Examples of key messages for health care workers and public health officials to communicate to the public are outlined in Box 3. For more information regarding common questions and responses to the prevention of heat-related illness and for a complete list of heat-health messages, please refer to chapters 6 and 7 respectively in the Extreme Heat Events Guidelines: Technical Guide for Health Care Workers.

Box 3: Key Messages for Health Care Workers and Public Health Officials to Communicate to the Public

  • Heat-related illness is preventable. With awareness and protective actions many of the heat-related illnesses can be avoided.
  • Reschedule or plan outdoor activities during cooler parts of the day.
  • Frequently visit neighbours, friends, and older family members, especially those who are chronically ill, to make sure they are cool and hydrated.
  • Drink plenty of cool liquids, especially water, before you feel thirsty to decrease your risk of dehydration. Once you feel thirsty, you are already experiencing some symptoms of dehydration.
  • Wear loose-fitting, light-coloured clothing made of breathable fabric. Clothing thickness and the amount of skin covered will affect the efficiency of heat transfer and the evaporation of sweat from the surface of the skin.
  • Take a break from the heat by spending a few hours in a cool place. This could be a tree-shaded area, any public building such as a swimming pool or other air-conditioned indoor sports facility, grocery store or public library. Staying cool at night is also very important for regulating body temperature.

4. Additional Resources

Health care workers and health administrators can enhance their understanding of extreme heat so they can in turn inform patients, families, the general public and colleagues of the associated heat-health risks.
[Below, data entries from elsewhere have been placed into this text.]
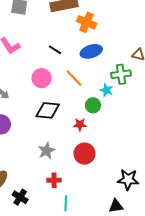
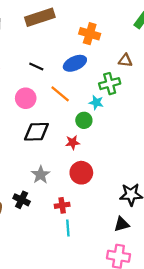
orange cross: (87, 22) -> (90, 34), moved
red cross: (54, 180) -> (62, 205), moved
black cross: (20, 197) -> (22, 200), moved

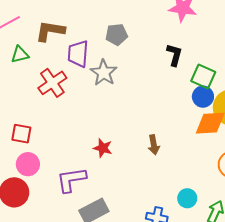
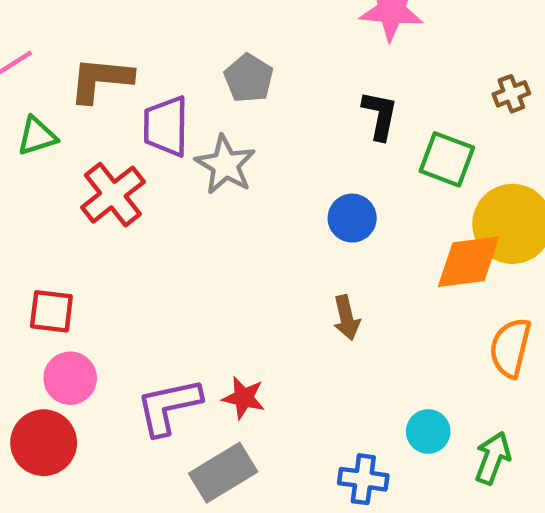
gray pentagon: (117, 34) -> (249, 78), turned -30
blue circle: (203, 97) -> (352, 218), moved
red star: (103, 148) -> (244, 398), moved

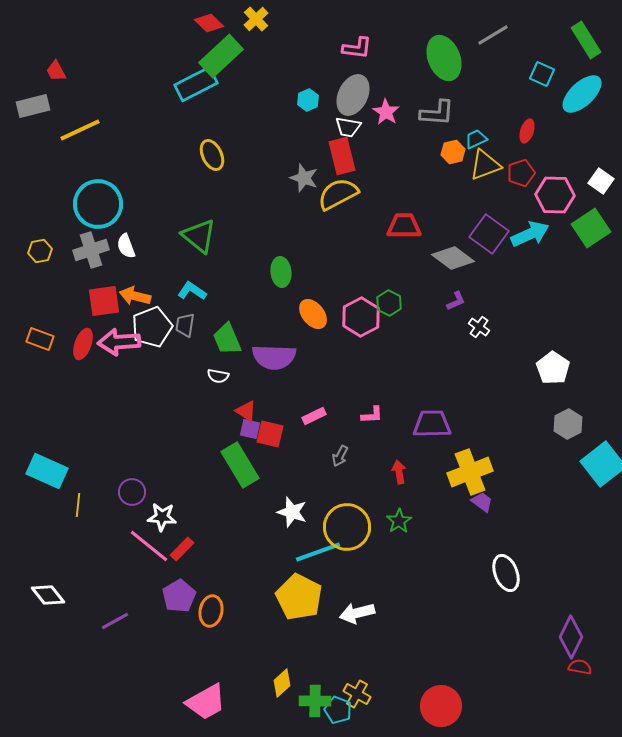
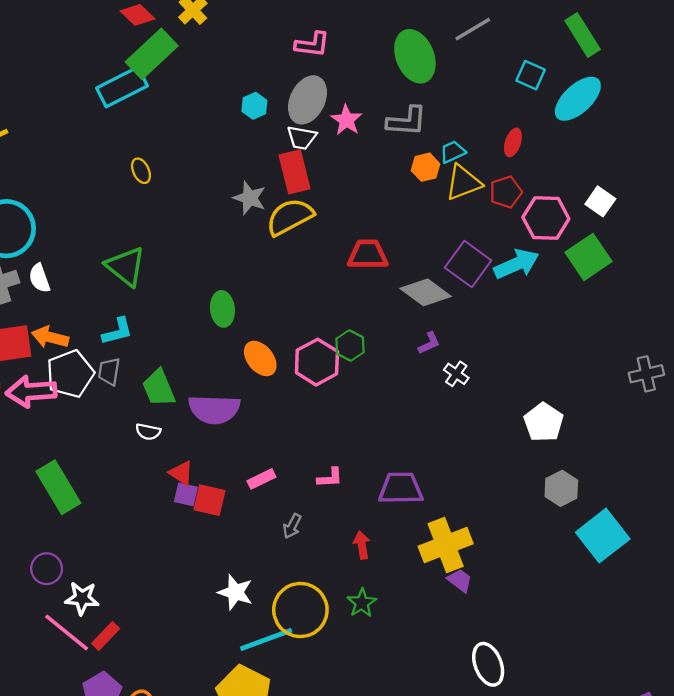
yellow ellipse: (212, 155) -> (141, 171), size x0.7
cyan L-shape: (192, 291) -> (117, 331), turned 132
green rectangle: (240, 465) -> (58, 487), moved

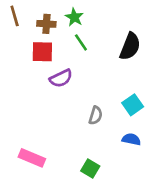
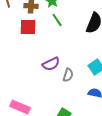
purple semicircle: (61, 78) -> (51, 64), moved

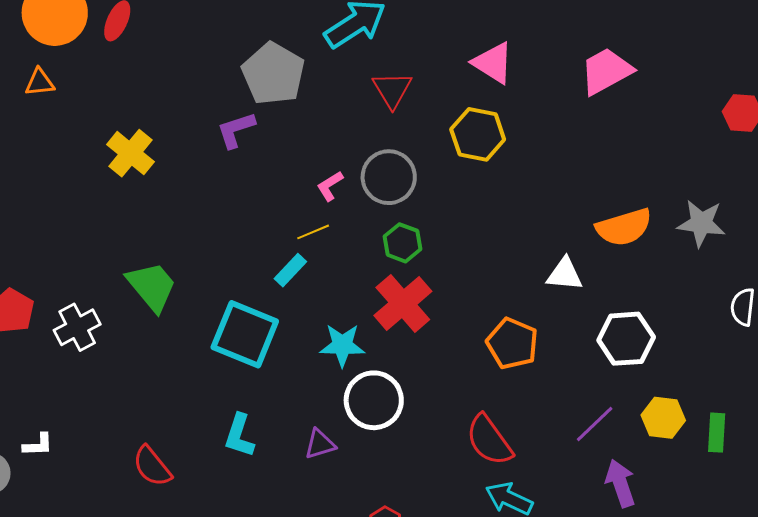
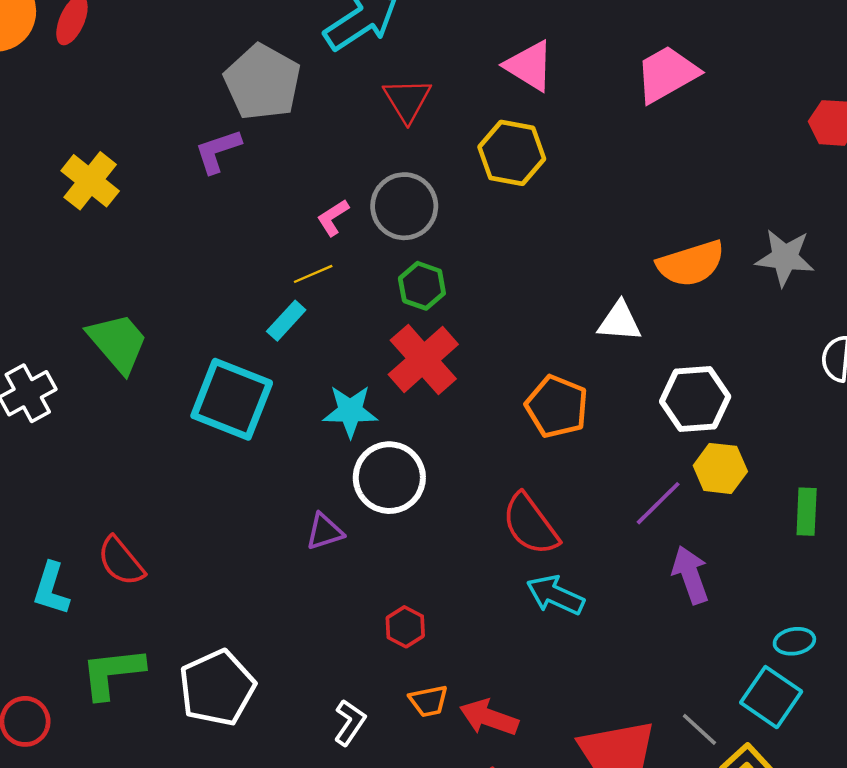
yellow hexagon: (663, 418) -> (720, 468), moved
cyan L-shape: (239, 435) -> (51, 589), moved

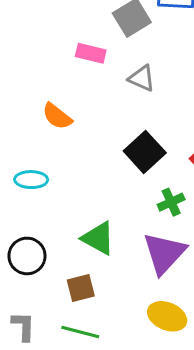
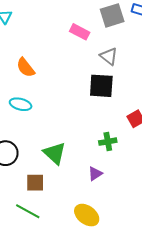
orange semicircle: (57, 116) -> (26, 68), moved
black square: (145, 152) -> (101, 86), moved, turned 32
purple triangle: (164, 253) -> (95, 174), size x0.5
Providing information on extreme heat and health can enable vulnerable groups to take action and implement interventions to mitigate heat-related health risks.

The Extreme Heat Events Guidelines: Technical Guide for Health Care Workers and the targeted Fact Sheets were developed to provide information on recognizing, treating and preventing extreme heat-related illnesses. In addition, these documents address prevention and mitigation strategies for health service providers and public health staff with a focus on community risk factors and information on preparedness for facilities.

Health Canada has also developed publications to help communities adapt to a changing climate and an increase in extreme heat events:

Heat Alert and Response Systems to Protect Health: Best Practices Guidebook
outlines best practices implemented in Canada and other countries and discusses steps that communities can take to mitigate heat-health risks and promote heat resiliency among Canadians.
Adapting to Extreme Heat Events: Guidelines for Assessing Health Vulnerability
provides guidance for conducting heat-health vulnerability and adaptation assessments as a means to better understand vulnerabilities and stimulate actions to reduce individual and community vulnerability.
Communicating the Health Risks of Extreme Heat Events: Toolkit for Public Health and Emergency Management Officials
identifies best communication practices, challenges faced by heat-vulnerable people, and scientifically informed public health messages with explanations. In addition, it provides communication strategies to follow when developing heat-health communication campaigns.
Audience Specific Public Heat-Health Brochures
uses consistent and scientifically informed heat-health messages that are tailored to the needs of heat-vulnerable groups. The audiences are older adults, the physically active and parents with young children.